Sunday, September 28, 2008

A Behavioral Conference

Today I attended a conference that was actually local
Nice lady married to and sister of ASD individuals ( 2 separate people )
While factors that contribute to the difficult behaviors are a function of a ASD.
But severity of ASD does not mean severe behaviors – certainly true in the case of R who is fully affected by ASD while still being mild and gentle
All the limitations of ASD are dependent on each other – though the key one is social
Social skills must be taught through some scripts and social stories ( wouldn’t that be hard to do with children with severe language problems like R )
On Stress
She talked a LOT about stress –
When an ASD person experiences stress – all the communication can falls apart as survival instincts kick in
She talked a lot about Stress being sensory related - over stimulated
How Aspies are prone to panic attacks and how the MUST be taught deep breathing techniques ( lie on floor , book on diaphragm book must rise and fall )
Stress can lead to Control freak behavior
On Sensory
Sensory strategies need to be employed carefully – example swinging is great – but may be disorganizing unless followed by deep pressure ( this was a BIG AHA to me ) .
She also said that kids will crave some sensory stuff – sometimes it’s a sign that tells you that sensory diets must be crafted around that- as this activity will help organize them
HOWEVER some times they will crave sensory input that actually will DISORGANIZE them . R’s side roll certainly has turned into a stim that is addictive and disorganizing for him
Sensory Support MUST be reflected in the schedules of the child
As these kids mature – the sensory support for them will look more like what NT’s use to organize themselves
Overstimulation can build up over time – usually the reasons for the mid school year “ regression” in school kids. They would not have this regression if they had had appropriate sensory support throughout the year
Overall most of her focus was on OVERSTIMULATION and its prevention ( wear white clothes, low stimulation house , neutral colors , low voice, no perfume, no bleach etc )
I asked her what about a sensation craver like my son
She said his sleep area should be low stimlation but he could have a play area that was High stimulation
On co diagnosis like ASD+ ADHD or Bipolar
In her opinion it was all plain ASD
Example - she does not see ASD kids as having a lack of attention – when they are interested they are VERY interested
But she said it was not their lack of attention - but rather their distraction with irrelevant stimulus
So the solution would be to direct their attention to what is relevant
She talked about a boy who would keep losing his way on the way to the bathroom and how the solution was to give him a visual prompt to hold that told him to go to the bathroom
On Bipolar and ASD
Just a manifestation of communication problems
Gave example of child who said that they heard a voice in their head telling them to do something – was simply describing a “thought’
As in the child saw her own thinking process as a voice in her head
Social Stories
Apart from Sensory strategies her main this was visual cues and SOCIAL Stories
Other interesting things
Our job is to not always keep them in their comfort zone . If we do this then their comfort zone will narrow over time and they will become more rigid
We have to widen the comfort zone
She also said that the magic times for a ritual to set is is 2 times – example – if on the ay back from Wal-Mart – you stopped at Mc D’s – on two trips … this will become the rule
The importance of Sleep and food
She said one should look into Neuroacoustics and relaxation CD
Overall she talked a lot about being a behavior detective and figuring out what really caused the behavior – usually bad behavior was the result of overstress and the person being in survival mode
She also talked about t the ASD brain being different
And how many ASD people share characteristics of High IQ people and will not understand the importance of social stuff


danette said...

Sounds like a very insightful conference, I can relate to so much of this!
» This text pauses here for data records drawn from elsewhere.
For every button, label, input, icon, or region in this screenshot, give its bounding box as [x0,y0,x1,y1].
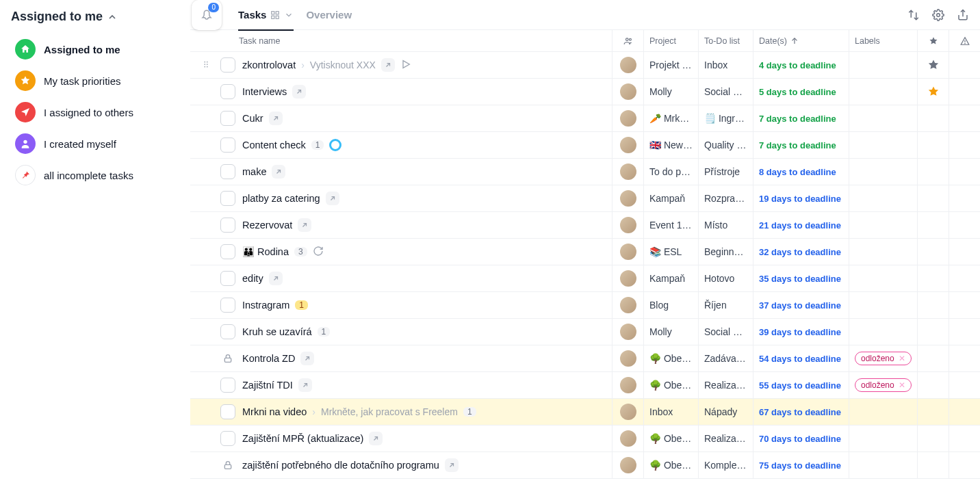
task-name[interactable]: Zajištní TDI [242,380,293,391]
todo-cell[interactable]: Inbox [698,52,753,78]
assignee-cell[interactable] [612,105,643,131]
task-checkbox[interactable] [220,218,235,233]
warning-cell[interactable] [949,212,980,238]
task-name[interactable]: platby za catering [242,193,320,204]
todo-cell[interactable]: Social m… [698,79,753,105]
task-checkbox[interactable] [220,298,235,313]
open-link-icon[interactable] [300,352,314,365]
project-cell[interactable]: To do př… [643,159,698,185]
todo-cell[interactable]: Komplet… [698,452,753,478]
col-star[interactable] [917,30,949,51]
todo-cell[interactable]: Říjen [698,292,753,318]
assignee-cell[interactable] [612,52,643,78]
todo-cell[interactable]: Rozprac… [698,185,753,211]
todo-cell[interactable]: Social m… [698,319,753,345]
col-task-name[interactable]: Task name [239,30,612,51]
assignee-cell[interactable] [612,319,643,345]
task-name[interactable]: Content check [242,140,306,150]
open-link-icon[interactable] [269,112,283,125]
todo-cell[interactable]: Hotovo [698,265,753,291]
task-checkbox[interactable] [220,404,235,419]
labels-cell[interactable] [849,292,917,318]
todo-cell[interactable]: Beginne… [698,239,753,265]
col-assignee[interactable] [612,30,643,51]
todo-cell[interactable]: Nápady [698,399,753,425]
sidebar-title[interactable]: Assigned to me [11,10,182,24]
assignee-cell[interactable] [612,452,643,478]
star-cell[interactable] [917,239,949,265]
task-name[interactable]: Rezervovat [242,220,292,231]
todo-cell[interactable]: Realizac… [698,425,753,451]
assignee-cell[interactable] [612,372,643,398]
assignee-cell[interactable] [612,239,643,265]
task-checkbox[interactable] [220,57,235,73]
todo-cell[interactable]: Quality … [698,132,753,158]
table-row[interactable]: InterviewsMollySocial m…5 days to deadli… [190,79,980,105]
table-row[interactable]: Cukr🥕 Mrkv…🗒️ Ingre…7 days to deadline [190,105,980,132]
remove-label-icon[interactable]: ✕ [899,354,905,363]
warning-cell[interactable] [949,265,980,291]
warning-cell[interactable] [949,79,980,105]
col-dates[interactable]: Date(s) [753,30,849,51]
warning-cell[interactable] [949,185,980,211]
table-row[interactable]: Kruh se uzavírá1MollySocial m…39 days to… [190,319,980,345]
table-row[interactable]: makeTo do př…Přístroje8 days to deadline [190,159,980,185]
project-cell[interactable]: 📚 ESL [643,239,698,265]
assignee-cell[interactable] [612,185,643,211]
task-checkbox[interactable] [220,111,235,126]
warning-cell[interactable] [949,399,980,425]
task-name[interactable]: make [242,166,266,177]
open-link-icon[interactable] [381,58,395,72]
warning-cell[interactable] [949,425,980,451]
table-row[interactable]: Content check1🇬🇧 New …Quality …7 days to… [190,132,980,159]
warning-cell[interactable] [949,319,980,345]
warning-cell[interactable] [949,52,980,78]
project-cell[interactable]: 🇬🇧 New … [643,132,698,158]
project-cell[interactable]: Inbox [643,399,698,425]
open-link-icon[interactable] [445,458,459,472]
labels-cell[interactable]: odloženo✕ [849,372,917,398]
task-name[interactable]: Interviews [242,86,287,97]
open-link-icon[interactable] [298,378,312,392]
remove-label-icon[interactable]: ✕ [899,380,905,390]
table-row[interactable]: platby za cateringKampaňRozprac…19 days … [190,185,980,212]
open-link-icon[interactable] [298,218,311,232]
project-cell[interactable]: Event 10… [643,212,698,238]
tab-overview[interactable]: Overview [306,0,352,30]
project-cell[interactable]: Kampaň [643,265,698,291]
table-row[interactable]: Mrkni na video›Mrkněte, jak pracovat s F… [190,399,980,425]
star-cell[interactable] [917,52,949,78]
assignee-cell[interactable] [612,292,643,318]
assignee-cell[interactable] [612,399,643,425]
task-checkbox[interactable] [220,244,235,259]
table-row[interactable]: edityKampaňHotovo35 days to deadline [190,265,980,292]
task-checkbox[interactable] [220,271,235,286]
task-name[interactable]: Kruh se uzavírá [242,326,312,337]
task-checkbox[interactable] [220,324,235,339]
labels-cell[interactable] [849,319,917,345]
open-link-icon[interactable] [369,432,383,445]
labels-cell[interactable] [849,265,917,291]
table-row[interactable]: 👪 Rodina3📚 ESLBeginne…32 days to deadlin… [190,239,980,265]
star-cell[interactable] [917,265,949,291]
star-cell[interactable] [917,372,949,398]
label-pill[interactable]: odloženo✕ [855,352,912,365]
sort-button[interactable] [906,8,921,23]
drag-handle-icon[interactable] [201,60,214,71]
task-checkbox[interactable] [220,378,235,393]
labels-cell[interactable] [849,132,917,158]
settings-button[interactable] [931,8,946,23]
open-link-icon[interactable] [292,85,306,99]
project-cell[interactable]: 🌳 Obec … [643,452,698,478]
star-cell[interactable] [917,185,949,211]
col-todo[interactable]: To-Do list [698,30,753,51]
labels-cell[interactable] [849,239,917,265]
col-labels[interactable]: Labels [849,30,917,51]
warning-cell[interactable] [949,372,980,398]
labels-cell[interactable] [849,159,917,185]
task-checkbox[interactable] [220,137,235,153]
assignee-cell[interactable] [612,159,643,185]
task-name[interactable]: edity [242,273,263,284]
sidebar-item-2[interactable]: I assigned to others [11,98,182,127]
project-cell[interactable]: Molly [643,79,698,105]
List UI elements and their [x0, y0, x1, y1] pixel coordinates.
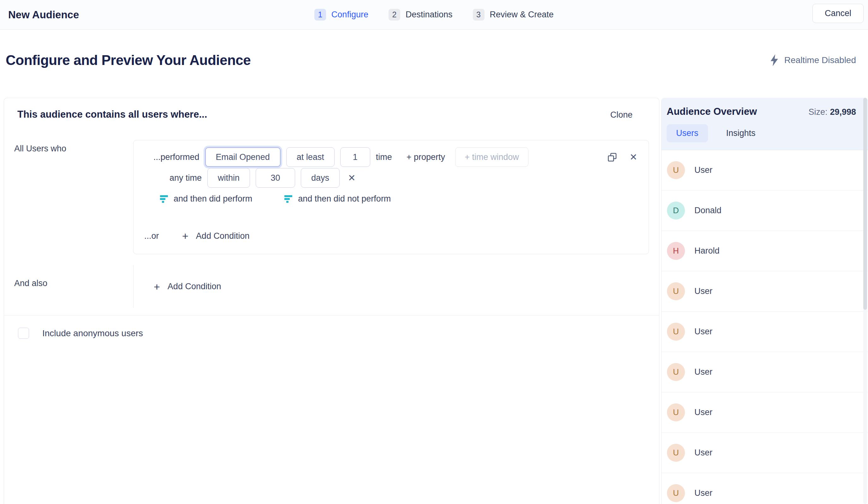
step-destinations[interactable]: 2 Destinations — [389, 9, 453, 21]
and-also-label: And also — [4, 265, 133, 308]
user-row[interactable]: U User — [662, 473, 868, 504]
any-time-label: any time — [169, 173, 202, 183]
or-add-condition-row: ...or + Add Condition — [144, 225, 639, 246]
count-suffix-label: time — [376, 152, 392, 162]
top-bar: New Audience 1 Configure 2 Destinations … — [0, 0, 868, 30]
step-label: Destinations — [406, 10, 453, 20]
user-row[interactable]: U User — [662, 392, 868, 433]
wizard-steps: 1 Configure 2 Destinations 3 Review & Cr… — [314, 9, 554, 21]
remove-condition-icon[interactable]: ✕ — [630, 153, 637, 162]
condition-section: All Users who ...performed Email Opened … — [4, 140, 659, 254]
add-property-button[interactable]: + property — [406, 152, 445, 162]
page-scrollbar-track[interactable] — [863, 98, 867, 504]
avatar: U — [667, 323, 685, 340]
avatar: D — [667, 201, 685, 220]
page-heading-row: Configure and Preview Your Audience Real… — [0, 30, 868, 68]
user-name: User — [694, 408, 712, 417]
include-anonymous-label: Include anonymous users — [42, 328, 143, 338]
overview-title: Audience Overview — [666, 106, 757, 117]
filter-bars-icon — [160, 195, 168, 203]
filter-bars-icon — [285, 195, 293, 203]
and-also-content: + Add Condition — [133, 265, 659, 308]
user-list: U User D Donald H Harold U User U User — [662, 150, 868, 504]
step-label: Configure — [331, 10, 368, 20]
add-time-window-button[interactable]: + time window — [455, 147, 528, 167]
step-number-badge: 1 — [314, 9, 326, 21]
remove-time-window-icon[interactable]: ✕ — [348, 174, 355, 182]
anonymous-users-row: Include anonymous users — [4, 315, 659, 339]
cancel-button[interactable]: Cancel — [813, 4, 864, 23]
avatar: U — [667, 161, 685, 179]
performed-condition-row: ...performed Email Opened at least time … — [153, 147, 639, 167]
time-unit-select-button[interactable]: days — [301, 168, 340, 188]
group-label: All Users who — [4, 140, 133, 254]
user-name: User — [694, 488, 712, 498]
condition-group-box: ...performed Email Opened at least time … — [133, 140, 649, 254]
and-also-add-condition-button[interactable]: + Add Condition — [154, 281, 221, 292]
avatar: U — [667, 363, 685, 381]
tab-insights[interactable]: Insights — [717, 124, 765, 142]
or-add-condition-button[interactable]: + Add Condition — [182, 231, 249, 241]
avatar: U — [667, 403, 685, 421]
condition-row-actions: ✕ — [607, 152, 639, 162]
audience-size: Size:29,998 — [808, 107, 856, 117]
configure-heading: Configure and Preview Your Audience — [6, 52, 251, 68]
add-condition-label: Add Condition — [168, 282, 221, 292]
overview-title-row: Audience Overview Size:29,998 — [666, 106, 856, 117]
user-name: User — [694, 165, 712, 175]
operator-select-button[interactable]: at least — [286, 147, 334, 167]
realtime-status-label: Realtime Disabled — [784, 55, 856, 65]
audience-overview-panel: Audience Overview Size:29,998 Users Insi… — [661, 98, 868, 504]
user-row[interactable]: U User — [662, 312, 868, 352]
step-review-create[interactable]: 3 Review & Create — [473, 9, 554, 21]
avatar: U — [667, 282, 685, 300]
user-row[interactable]: D Donald — [662, 190, 868, 231]
user-row[interactable]: U User — [662, 150, 868, 190]
include-anonymous-checkbox[interactable] — [18, 328, 29, 339]
user-name: User — [694, 448, 712, 458]
performed-prefix-label: ...performed — [153, 152, 199, 162]
user-name: User — [694, 327, 712, 337]
user-row[interactable]: U User — [662, 352, 868, 392]
realtime-status: Realtime Disabled — [770, 54, 856, 66]
event-select-button[interactable]: Email Opened — [205, 147, 281, 167]
lightning-bolt-icon — [770, 54, 779, 66]
size-value: 29,998 — [830, 107, 856, 117]
funnel-link-label: and then did not perform — [298, 194, 391, 204]
page-title: New Audience — [8, 9, 79, 21]
audience-builder-page: New Audience 1 Configure 2 Destinations … — [0, 0, 868, 504]
user-name: Donald — [694, 206, 722, 216]
card-header: This audience contains all users where..… — [4, 98, 659, 120]
avatar: H — [667, 242, 685, 260]
user-row[interactable]: H Harold — [662, 231, 868, 271]
plus-icon: + — [154, 281, 160, 292]
step-configure[interactable]: 1 Configure — [314, 9, 368, 21]
audience-builder-card: This audience contains all users where..… — [4, 98, 659, 504]
user-name: User — [694, 367, 712, 377]
step-number-badge: 3 — [473, 9, 485, 21]
main-content: This audience contains all users where..… — [4, 98, 868, 504]
overview-header: Audience Overview Size:29,998 Users Insi… — [662, 98, 868, 150]
time-window-row: any time within days ✕ — [169, 167, 639, 188]
tab-users[interactable]: Users — [666, 124, 708, 142]
and-then-did-perform-link[interactable]: and then did perform — [160, 194, 252, 204]
user-row[interactable]: U User — [662, 433, 868, 473]
user-row[interactable]: U User — [662, 271, 868, 312]
avatar: U — [667, 484, 685, 502]
funnel-links-row: and then did perform and t — [160, 191, 639, 207]
page-scrollbar-thumb[interactable] — [863, 98, 867, 310]
time-amount-input[interactable] — [256, 168, 295, 188]
card-title: This audience contains all users where..… — [17, 109, 207, 120]
duplicate-icon[interactable] — [607, 152, 617, 162]
step-label: Review & Create — [490, 10, 554, 20]
count-input[interactable] — [340, 147, 370, 167]
user-name: Harold — [694, 246, 720, 256]
clone-button[interactable]: Clone — [610, 109, 632, 120]
step-number-badge: 2 — [389, 9, 400, 21]
within-select-button[interactable]: within — [207, 168, 250, 188]
plus-icon: + — [182, 231, 188, 241]
and-then-did-not-perform-link[interactable]: and then did not perform — [285, 194, 391, 204]
user-name: User — [694, 286, 712, 296]
or-label: ...or — [144, 231, 182, 241]
and-also-section: And also + Add Condition — [4, 265, 659, 308]
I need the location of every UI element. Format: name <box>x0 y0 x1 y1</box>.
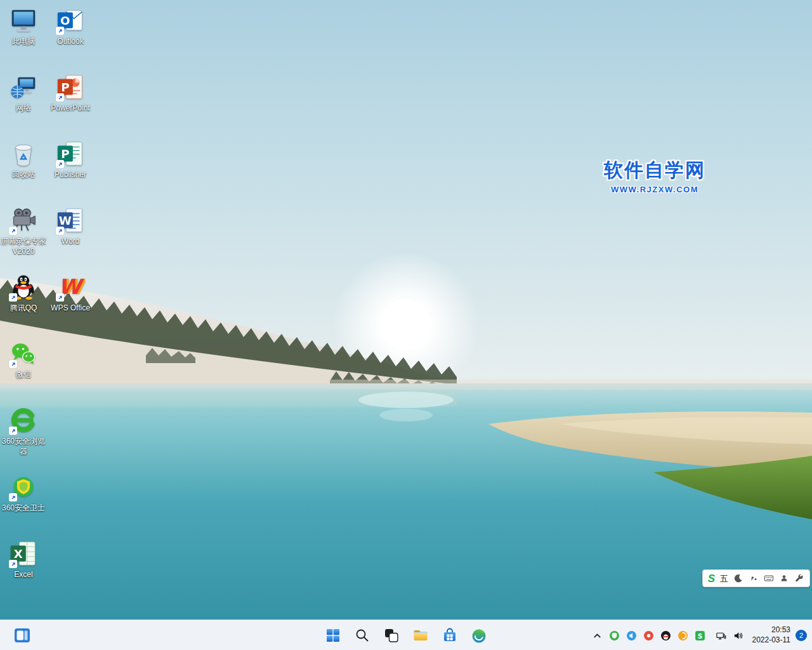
search-button[interactable] <box>349 622 376 649</box>
desktop-icon-360-safe[interactable]: 360安全卫士 <box>0 470 47 537</box>
file-explorer-button[interactable] <box>407 622 434 649</box>
360-browser-icon <box>9 406 38 435</box>
wechat-icon <box>9 339 38 368</box>
desktop-icon-360-browser[interactable]: 360安全浏览器 <box>0 404 47 470</box>
tray-icon-app-red[interactable] <box>641 624 657 647</box>
clock[interactable]: 20:53 2022-03-11 <box>750 623 796 647</box>
fullwidth-moon-icon[interactable] <box>733 573 743 583</box>
start-button[interactable] <box>320 622 346 649</box>
browser-360-button[interactable] <box>466 622 492 649</box>
hidden-icons-chevron[interactable] <box>589 624 605 647</box>
shortcut-arrow-icon <box>56 93 64 102</box>
sogou-logo-icon[interactable]: S <box>708 573 715 584</box>
desktop-icon-label: 360安全卫士 <box>2 503 45 514</box>
shortcut-arrow-icon <box>56 293 64 302</box>
browser-360-icon <box>471 627 487 644</box>
task-view-button[interactable] <box>378 622 405 649</box>
ime-toolbar[interactable]: S 五 <box>702 569 810 587</box>
microsoft-store-button[interactable] <box>436 622 463 649</box>
desktop-icon-column-1: 此电脑 网络 <box>0 4 47 604</box>
desktop-icon-label: 腾讯QQ <box>10 303 37 314</box>
this-pc-icon <box>9 6 38 35</box>
desktop-icon-column-2: O Outlook P <box>47 4 94 337</box>
network-status-button[interactable] <box>713 624 729 647</box>
svg-text:O: O <box>60 14 70 27</box>
desktop-icon-this-pc[interactable]: 此电脑 <box>0 4 47 70</box>
chevron-up-icon <box>592 630 603 641</box>
svg-text:P: P <box>61 147 69 161</box>
soft-keyboard-icon[interactable] <box>764 573 774 583</box>
toolbox-wrench-icon[interactable] <box>794 573 804 583</box>
tray-icon-sogou[interactable]: S <box>692 624 708 647</box>
excel-icon: X <box>9 539 38 568</box>
tray-icon-qq[interactable] <box>658 624 674 647</box>
desktop-icon-word[interactable]: W Word <box>47 204 94 270</box>
shortcut-arrow-icon <box>9 360 17 368</box>
desktop-icon-label: 微信 <box>16 370 31 380</box>
desktop-icon-label: 360安全浏览器 <box>1 437 46 456</box>
notification-badge[interactable]: 2 <box>796 630 807 641</box>
wps-office-icon: W W <box>56 272 85 302</box>
tray-icon-audio-app[interactable] <box>624 624 639 647</box>
desktop-icon-publisher[interactable]: P Publisher <box>47 137 94 204</box>
shortcut-arrow-icon <box>56 227 64 235</box>
publisher-icon: P <box>56 139 85 168</box>
desktop-icon-label: 回收站 <box>12 170 35 180</box>
screen-recorder-icon <box>9 206 38 235</box>
desktop-icon-wps-office[interactable]: W W WPS Office <box>47 270 94 337</box>
desktop-icon-label: Word <box>62 237 79 247</box>
clock-date: 2022-03-11 <box>752 635 791 646</box>
shortcut-arrow-icon <box>9 493 17 501</box>
clock-time: 20:53 <box>752 625 791 635</box>
wallpaper-scene <box>0 0 812 620</box>
volume-button[interactable] <box>730 624 746 647</box>
search-icon <box>354 627 370 644</box>
ime-mode-indicator[interactable]: 五 <box>720 574 728 583</box>
network-icon <box>9 72 38 102</box>
ethernet-network-icon <box>716 630 726 641</box>
desktop-icon-label: Outlook <box>57 37 83 47</box>
microsoft-store-icon <box>442 627 458 644</box>
desktop-icon-label: PowerPoint <box>51 103 89 114</box>
tray-icon-app-orange[interactable] <box>675 624 691 647</box>
desktop-icon-label: Publisher <box>55 170 86 180</box>
360-safe-icon <box>9 472 38 501</box>
shortcut-arrow-icon <box>9 560 17 568</box>
svg-text:W: W <box>59 214 72 227</box>
desktop-icon-screen-recorder[interactable]: 屏幕录像专家V2020 <box>0 204 47 270</box>
desktop-icon-excel[interactable]: X Excel <box>0 537 47 604</box>
file-explorer-icon <box>412 627 429 644</box>
shortcut-arrow-icon <box>56 160 64 168</box>
desktop-icon-label: 此电脑 <box>12 37 35 47</box>
shortcut-arrow-icon <box>9 427 17 435</box>
word-icon: W <box>56 206 85 235</box>
desktop-icon-label: WPS Office <box>51 303 90 314</box>
windows-logo-icon <box>325 627 341 644</box>
desktop-icon-recycle-bin[interactable]: 回收站 <box>0 137 47 204</box>
punctuation-icon[interactable] <box>749 573 759 583</box>
shortcut-arrow-icon <box>9 293 17 302</box>
shortcut-arrow-icon <box>9 227 17 235</box>
desktop-icon-label: 网络 <box>16 103 31 114</box>
tray-icon-360-safe[interactable] <box>606 624 622 647</box>
svg-text:P: P <box>61 81 69 94</box>
desktop-icon-wechat[interactable]: 微信 <box>0 337 47 404</box>
widgets-icon <box>14 627 30 644</box>
desktop[interactable]: 软件自学网 WWW.RJZXW.COM 此电脑 <box>0 0 812 620</box>
desktop-icon-label: 屏幕录像专家V2020 <box>1 237 46 256</box>
desktop-icon-powerpoint[interactable]: P PowerPoint <box>47 70 94 137</box>
speaker-icon <box>733 630 743 641</box>
input-mode-person-icon[interactable] <box>779 573 789 583</box>
qq-icon <box>9 272 38 302</box>
wallpaper-image <box>0 0 812 620</box>
outlook-icon: O <box>56 6 85 35</box>
desktop-icon-label: Excel <box>14 570 32 580</box>
shortcut-arrow-icon <box>56 27 64 35</box>
taskbar: S 20:53 2022-03-11 2 <box>0 620 812 650</box>
desktop-icon-network[interactable]: 网络 <box>0 70 47 137</box>
recycle-bin-icon <box>9 139 38 168</box>
widgets-button[interactable] <box>9 622 36 649</box>
desktop-icon-outlook[interactable]: O Outlook <box>47 4 94 70</box>
svg-text:S: S <box>697 632 702 640</box>
desktop-icon-tencent-qq[interactable]: 腾讯QQ <box>0 270 47 337</box>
She hit the nail on the head with the comfort zones and routines... we learned the hard way early on that if we did something more than once, it became a carved-in-stone routine that could not be broken without a huge meltdown ensuing. So we have gone out of our way to change things up to avoid unintentionally creating a "routine" and at the same time, tried to carefully choose things that would be a routine so they'd have that as a comfort. A tough balance sometimes between accomodating our kids and trying to stretch them.

Laura said...

That's interesting! Unfortunately, Hutton seems to think something is routine after one time -- if it's something he likes. For instance, last week we went to Red Robin after his soccer class, and this week he was expecting it again. Uh, no. Sorry bud! Fortunately, he was OK with going home, but routine is hard to change, sometimes!